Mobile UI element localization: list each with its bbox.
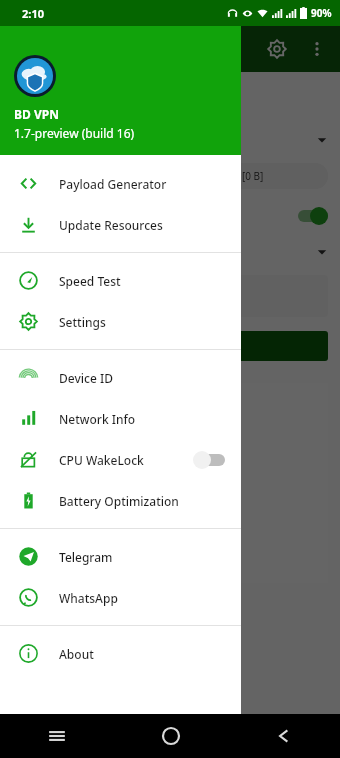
button[interactable]: CPU WakeLock — [0, 439, 241, 480]
button[interactable]: Settings — [266, 38, 288, 60]
button[interactable]: Back — [270, 722, 298, 750]
button[interactable]: Settings — [0, 301, 241, 342]
staticText: LOG — [12, 84, 35, 99]
button[interactable]: Update Resources — [0, 204, 241, 245]
staticText: 2:10 — [22, 6, 44, 21]
staticText: Network Info — [59, 411, 227, 427]
staticText: CUSTOM SETUP — [12, 209, 292, 224]
button[interactable]: Payload Generator — [0, 163, 241, 204]
button[interactable]: Recent apps — [43, 722, 71, 750]
staticText: Telegram — [59, 549, 227, 565]
button[interactable]: Device ID — [0, 357, 241, 398]
button[interactable]: Speed Test — [0, 260, 241, 301]
staticText: Settings — [59, 314, 227, 330]
button[interactable]: Home — [157, 722, 185, 750]
button[interactable]: Telegram — [0, 536, 241, 577]
staticText: [0 B] — [242, 169, 264, 183]
staticText: Device ID — [59, 370, 227, 386]
button[interactable]: CPU WakeLock toggle — [193, 450, 227, 470]
staticText: CPU WakeLock — [59, 452, 193, 468]
button[interactable]: Battery Optimization — [0, 480, 241, 521]
staticText: 300x250 — [142, 479, 198, 498]
staticText: WhatsApp — [59, 590, 227, 606]
staticText: Update Resources — [59, 217, 227, 233]
staticText: About — [59, 646, 227, 662]
staticText: BD VPN — [14, 106, 59, 122]
staticText: 90% — [311, 6, 332, 20]
staticText: Payload Generator — [59, 176, 227, 192]
staticText: 1.7-preview (build 16) — [14, 125, 135, 141]
button[interactable]: Network Info — [0, 398, 241, 439]
button[interactable]: More options — [306, 38, 328, 60]
staticText: Speed Test — [59, 273, 227, 289]
button[interactable]: WhatsApp — [0, 577, 241, 618]
button[interactable]: About — [0, 633, 241, 674]
staticText: Battery Optimization — [59, 493, 227, 509]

- [Task] Look through the data above for the word "Network". Report each line where it occurs.

- [Result below]
staticText: Network Info — [59, 411, 227, 427]
button[interactable]: Network Info — [0, 398, 241, 439]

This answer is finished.